According to the 2000 census, nearly 50 million people in the United States have some type of disability. Of this group, 6.8 million have a condition that makes it difficult to bathe, dress and get around the inside of their own homes. 78 percent of individuals between 50 and 64 years of age state that they want to stay in their current residence as they get older. This means delaying, or avoiding completely, the necessity for them to live with their children, in assisted living centers, or in nursing homes for the elderly.
Most manufactured homes, like stick built homes, are built for people who are healthy and mobile. If staying in your home for as long as possible is important for you or your loved ones, take steps now to put plans and modifications in place to facilitate this goal. Here’s a few simple fixes that you can do:
• The home should always be well-lit and have easy to operate switches. Dimmers are a smart suggestion, allowing the user to increase or decrease the intensity as needed. Rocking switches are easier to use than the standard switch.
• Install night lights throughout the home.
• Put the thermostat in a convenient place. Use a digital version with large numbers and a light for easier reading.
• Flooring should be free of rugs or obstacles to reduce the possibility of tripping.
• Add a shower seat and grab bars to the bathroom along with a handheld shower head. Many household accidents occur while getting in and out of the tub.
• Use D-shaped drawer and cabinet handles. This makes it much easier to pull than knobs.
• Add a raised toilet seat and grab bars around it to facilitate bending.
• Raise your dishwasher, washer and dryer to minimize bending.
There are industry-wide concepts that have become popular in disability and elderly remodeling designs. Universal Design is one such concept; Aging in Place is another. Both concepts strive to make the home safe, secure and completely usable throughout one’s lifetime.
For elderly individuals Aging in Place is a dream that is increasingly becoming a reality. In the past, such a practice was not practical or feasible, due to a lack of infrastructure and services available. Some aging individuals couldn’t stay in their homes after frailty set in because there were no home care services to cater to their needs. Over the last couple of decades, a huge emphasis on Aging in Place has allowed new industries to meet the needs that allow the older generation to live in their home for as long as they want.
Yet, you don’t have to be handicap to reap the benefits of Universal Design or Aging in Place. Homeowners are embracing the aging in place concept and foregoing the move to popular retirement destinations. They are spending their money on renovation and upgrades instead.
A standard manufactured home is ahead of the game in accessibility because it only has one story.

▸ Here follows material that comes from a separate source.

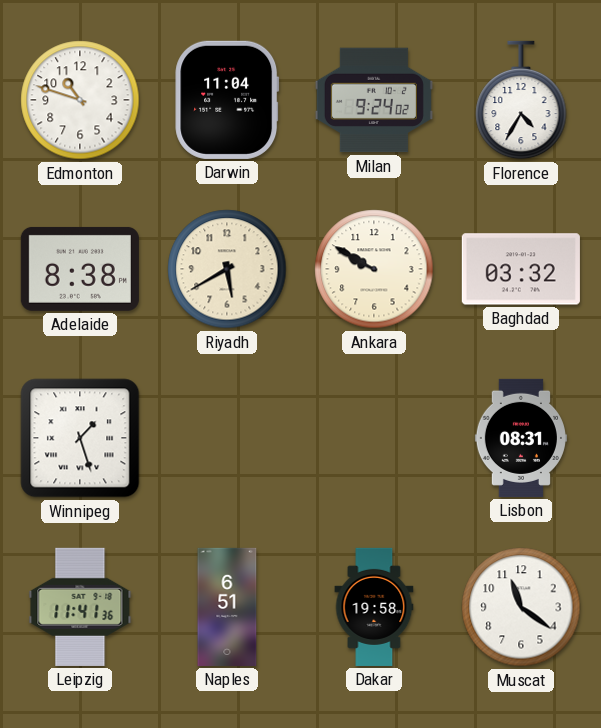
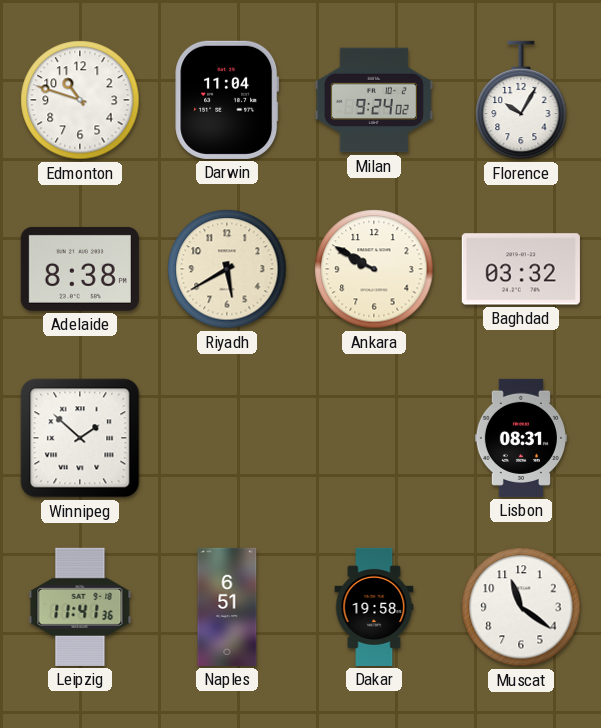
Florence: 4:35 -> 10:05
Winnipeg: 1:27 -> 1:52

However, the home will need a few changes to improve accessibility and safety.
• Widening doors throughout the home
• Ensuring that a space has a 5’ clearance for turning a wheelchair
• Removing bathroom sink cabinets for larger turnaround space
• Installing ramps
• Varying height kitchen work surfaces
• Knee space at a kitchen countertop for a chair
• Pull-out shelf for oven food transfer
• Low exterior door thresholds
• Lever-handled locksets for exterior doors
• Offset tub/shower anti-scald controls
• Curbless shower with a flexible water dam
As with any remodeling project retrofitting to allow aging in place will cost money, but there are ways to cover the expenses that you may not be aware of. There are grants, loans and other financial products and state organizations that can help you.
According to the United States Department of Veterans Affairs website, veterans are eligible for a grant to pay for retrofitting of their homes for aging in place and handicap accessibility. This is a great benefit for our veterans.
Your local Council or Agency on Aging may offer a home modification program in your area. Repairs and modifications are offered free-of-charge for those with very-low income. HUD awards Community Block Development Grants (CBDG) to eligible local government housing entities for revitalizing distressed neighborhoods. Recipients of the funding often sponsor home modification programs. Contact your county housing revitalization department for specific program information and qualifications.
States sometimes offer home modifications through its Department of Vocational Rehabilitation services. Although the focus of the program is employment for persons with disabilities, some provide home modifications as part of their support services. Check with your state’s Vocational Rehabilitation department to see if you are eligible.
Some insurance programs cover home modifications. Worker’s compensation, car insurance, medical trusts or state catastrophic accident insurance may all pay for a home modification. Senior citizens may have this benefit through their long-term care policies. These policies sometimes allocate a specific amount to home modifications in exchange for the stay at a long-term assisted living facility. There are home equity solutions to aging in place and handicap issues, as well.
Becoming handicapped is a difficult transition for anyone as is slowly losing your mobility over time. You can make your family’s lives and yours easier with modifications to your manufactured home. These modifications can allow you to thrive in your home.